**What needs to be done:**
If a line in the records contains the string "sensores", show that line.

**Given records:**
════

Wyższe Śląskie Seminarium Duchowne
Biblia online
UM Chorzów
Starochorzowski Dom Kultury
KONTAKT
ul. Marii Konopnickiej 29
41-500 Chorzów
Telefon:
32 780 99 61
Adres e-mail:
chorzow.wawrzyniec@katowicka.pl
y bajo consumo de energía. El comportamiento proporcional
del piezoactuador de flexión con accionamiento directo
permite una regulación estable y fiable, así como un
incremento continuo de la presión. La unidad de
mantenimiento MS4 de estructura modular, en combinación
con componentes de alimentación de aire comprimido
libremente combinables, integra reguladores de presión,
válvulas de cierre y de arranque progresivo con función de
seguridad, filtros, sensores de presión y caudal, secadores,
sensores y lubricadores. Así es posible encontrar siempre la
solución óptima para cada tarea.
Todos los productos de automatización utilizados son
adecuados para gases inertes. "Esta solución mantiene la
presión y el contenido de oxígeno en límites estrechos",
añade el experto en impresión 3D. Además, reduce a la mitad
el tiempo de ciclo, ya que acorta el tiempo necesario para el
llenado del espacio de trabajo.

════

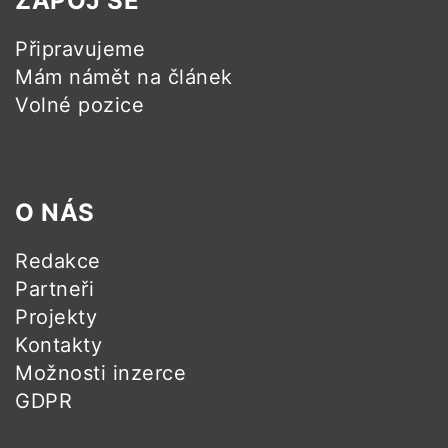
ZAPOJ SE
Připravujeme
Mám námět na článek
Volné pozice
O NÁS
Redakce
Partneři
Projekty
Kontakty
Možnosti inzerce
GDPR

════

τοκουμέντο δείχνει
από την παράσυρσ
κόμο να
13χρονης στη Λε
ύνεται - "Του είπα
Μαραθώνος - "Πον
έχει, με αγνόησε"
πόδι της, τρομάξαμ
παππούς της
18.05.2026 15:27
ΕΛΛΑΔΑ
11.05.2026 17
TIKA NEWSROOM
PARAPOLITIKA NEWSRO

════

**The completed task:**
seguridad, filtros, sensores de presión y caudal, secadores,
sensores y lubricadores. Así es posible encontrar siempre la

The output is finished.